(Page-level text extractions)
****
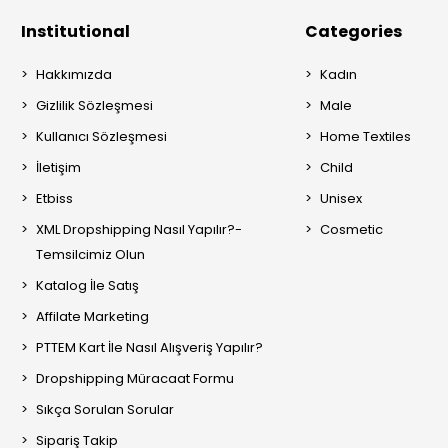
Institutional
Categories
Hakkımızda
Kadın
Gizlilik Sözleşmesi
Male
Kullanıcı Sözleşmesi
Home Textiles
İletişim
Child
Etbiss
Unisex
XML Dropshipping Nasıl Yapılır?-
Cosmetic
Temsilcimiz Olun
Katalog İle Satış
Affilate Marketing
PTTEM Kart İle Nasıl Alışveriş Yapılır?
Dropshipping Müracaat Formu
Sıkça Sorulan Sorular
Sipariş Takip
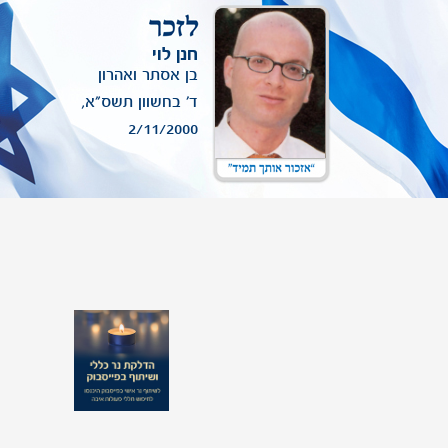
לעדכון תמונת יקירך שמופיעה באתר,
ניתן לפנות אלינו
.
חנן לוי
בן אסתר ואהרון
ד' בחשוון תשס"א,
2/11/2000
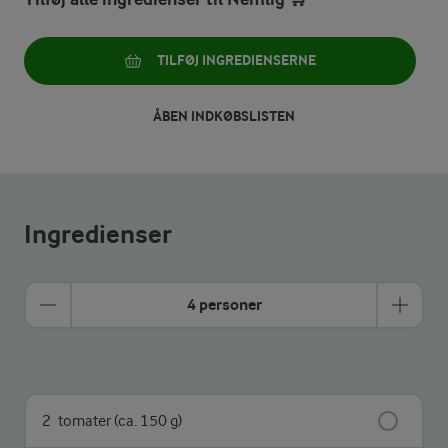
TILFØJ INGREDIENSERNE
ÅBEN INDKØBSLISTEN
Ingredienser
4 personer
2
tomater (ca. 150 g)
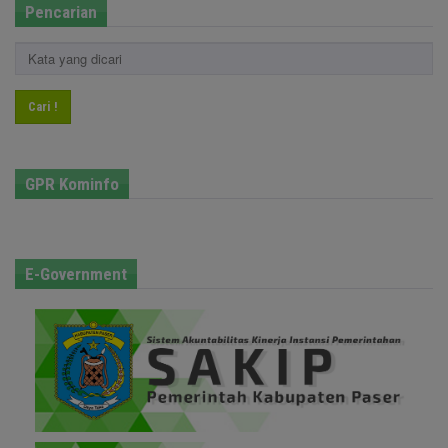
Pencarian
Cari !
GPR Kominfo
E-Government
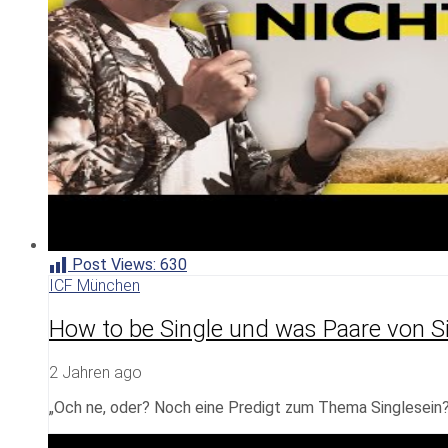
Post Views:
630
ICF München
How to be Single und was Paare von Si
2 Jahren ago
„Och ne, oder? Noch eine Predigt zum Thema Singlesein?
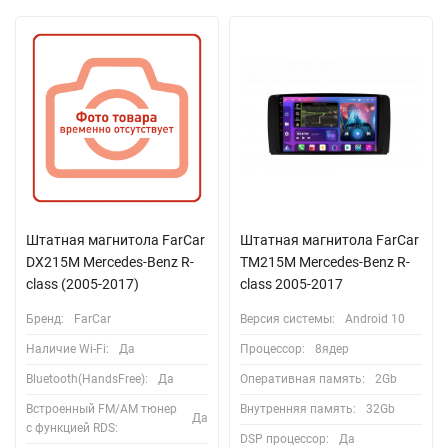
Штатная магнитола FarCar
Штатная магнитола FarCar
DX215M Mercedes-Benz R-
TM215M Mercedes-Benz R-
class (2005-2017)
class 2005-2017
Бренд:
FarCar
Версия системы:
Android 10
Наличие Wi-Fi:
Да
Процессор:
8ядер
Bluetooth(HandsFree):
Да
Оперативная память:
2Gb
Встроенный FM/AM тюнер
Внутренняя память:
32Gb
Да
с функцией RDS:
DSP процессор:
Да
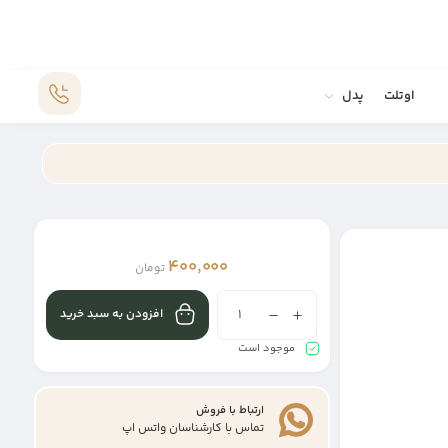
اوتلت
پدل
400,000
تومان
افزودن به سبد خرید
موجود است
ارتباط با فروش
تماس با کارشناسان واتس اپ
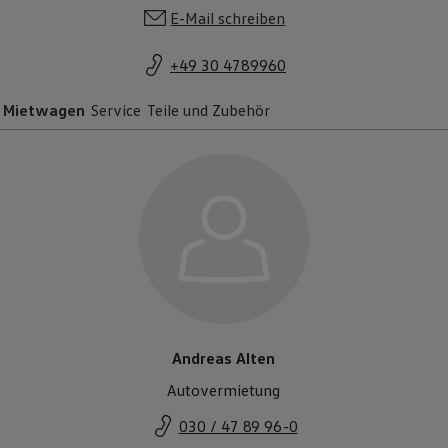
E-Mail schreiben
+49 30 4789960
Mietwagen
Service
Teile und Zubehör
Andreas Alten
Autovermietung
030 / 47 89 96-0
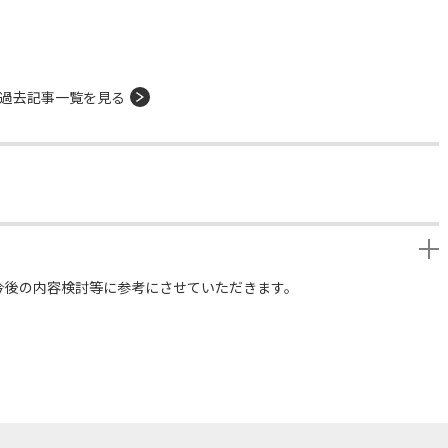
過去記事一覧を見る
今後の内容検討等に参考にさせていただきます。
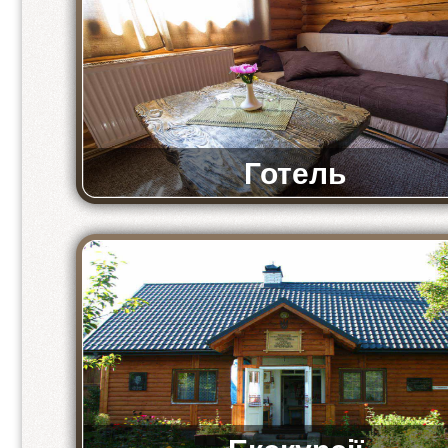
Готель
Комфортні та просторі номери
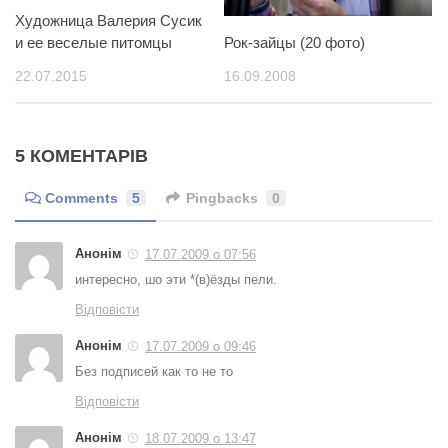
Художница Валерия Сусик
Рок-зайцы (20 фото)
и ее веселые питомцы
16.09.2008
22.07.2015
5 КОМЕНТАРІВ
Comments
5
Pingbacks
0
Анонім
17.07.2009 о 07:56
интересно, шо эти *(в)ёзды пели.
Відповісти
Анонім
17.07.2009 о 09:46
Без подписей как то не то
Відповісти
Анонім
18.07.2009 о 13:47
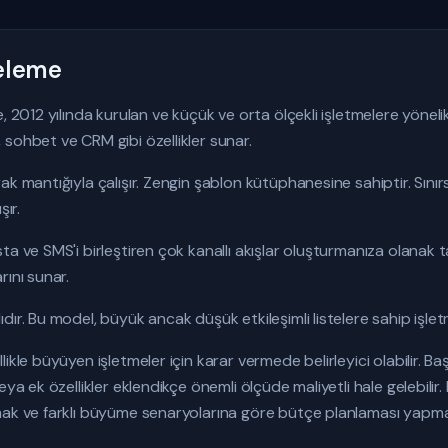
celeme
, 2012 yılında kurulan ve küçük ve orta ölçekli işletmelere yönel
sohbet ve CRM gibi özellikler sunar.
k mantığıyla çalışır. Zengin şablon kütüphanesine sahiptir. Sınırs
şır.
ta ve SMS'i birleştiren çok kanallı akışlar oluşturmanıza olanak
rını sunar.
ır. Bu model, büyük ancak düşük etkileşimli listelere sahip işletme
ikle büyüyen işletmeler için karar vermede belirleyici olabilir. 
eya ek özellikler eklendikçe önemli ölçüde maliyetli hale gelebilir
mak ve farklı büyüme senaryolarına göre bütçe planlaması yapmak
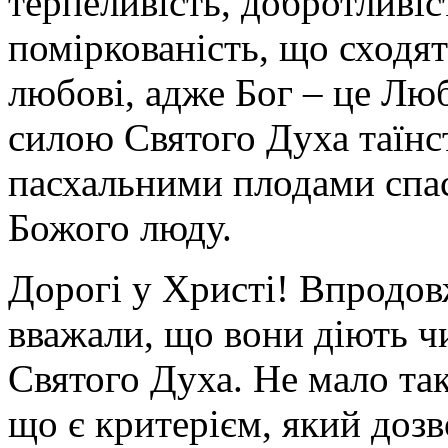
терпеливість, добротливіст
поміркованість, що сходя
любові, адже Бог – це Люб
силою Святого Духа таїнс
пасхальними плодами спас
Божого люду.
Дорогі у Христі! Впродов
вважали, що вони діють ч
Святого Духа. Не мало так
що є критерієм, який дозв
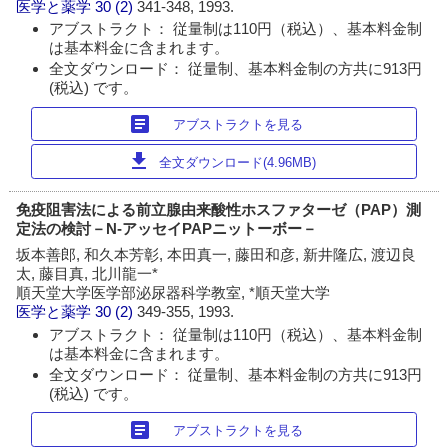
医学と薬学
30 (2)
341-348, 1993.
アブストラクト： 従量制は110円（税込）、基本料金制
は基本料金に含まれます。
全文ダウンロード： 従量制、基本料金制の方共に913円
(税込) です。
article
アブストラクトを見る
download
全文ダウンロード(4.96MB)
免疫阻害法による前立腺由来酸性ホスファターゼ（PAP）測
定法の検討－N-アッセイPAPニットーボー－
坂本善郎, 和久本芳彰, 本田真一, 藤田和彦, 新井隆広, 渡辺良
太, 藤目真, 北川龍一*
順天堂大学医学部泌尿器科学教室, *順天堂大学
医学と薬学
30 (2)
349-355, 1993.
アブストラクト： 従量制は110円（税込）、基本料金制
は基本料金に含まれます。
全文ダウンロード： 従量制、基本料金制の方共に913円
(税込) です。
article
アブストラクトを見る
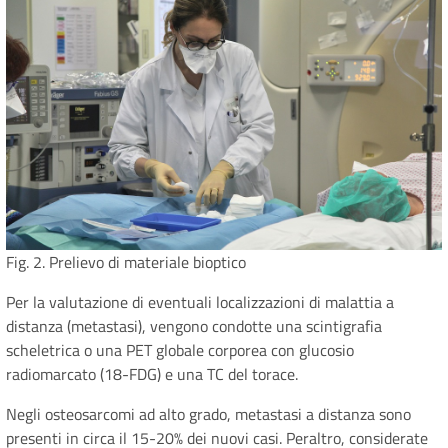
Fig. 2. Prelievo di materiale bioptico
Per la valutazione di eventuali localizzazioni di malattia a
distanza (metastasi), vengono condotte una scintigrafia
scheletrica o una PET globale corporea con glucosio
radiomarcato (18-FDG) e una TC del torace.
Negli osteosarcomi ad alto grado, metastasi a distanza sono
presenti in circa il 15-20% dei nuovi casi. Peraltro, considerate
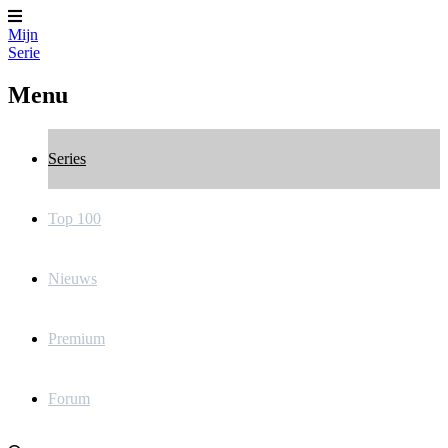
Mijn
Serie
Menu
Series
Top 100
Nieuws
Premium
Forum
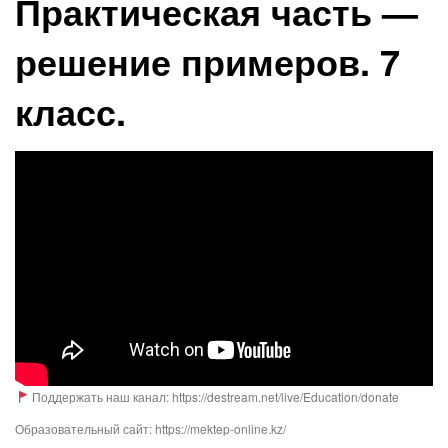
Практическая часть —
решение примеров. 7
класс.
Поддержать наш канал: https://destream.net/live/Education/donate
Образовательный сайт: https://mektep-online.kz/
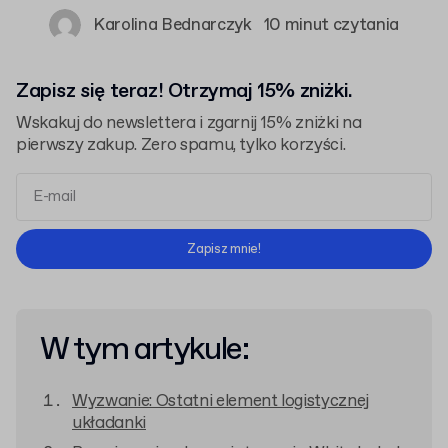
Karolina Bednarczyk
10 minut czytania
Zapisz się teraz! Otrzymaj 15% zniżki.
Wskakuj do newslettera i zgarnij 15% zniżki na
pierwszy zakup. Zero spamu, tylko korzyści.
Regulaminem
Polityką Prywatności
Zapisz mnie!
W tym artykule:
Wyzwanie: Ostatni element logistycznej
układanki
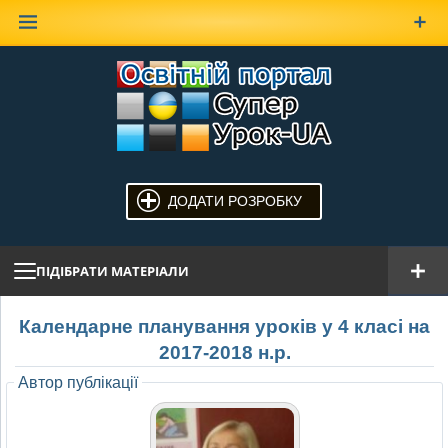
Наверх
ДОДАТИ РОЗРОБКУ
ПІДІБРАТИ МАТЕРІАЛИ
Календарне планування уроків у 4 класі на
2017-2018 н.р.
Автор публікації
****
Filter the entries above and copy only the lines that hold "Yapılır".

XML Dropshipping Nasıl Yapılır?-
PTTEM Kart İle Nasıl Alışveriş Yapılır?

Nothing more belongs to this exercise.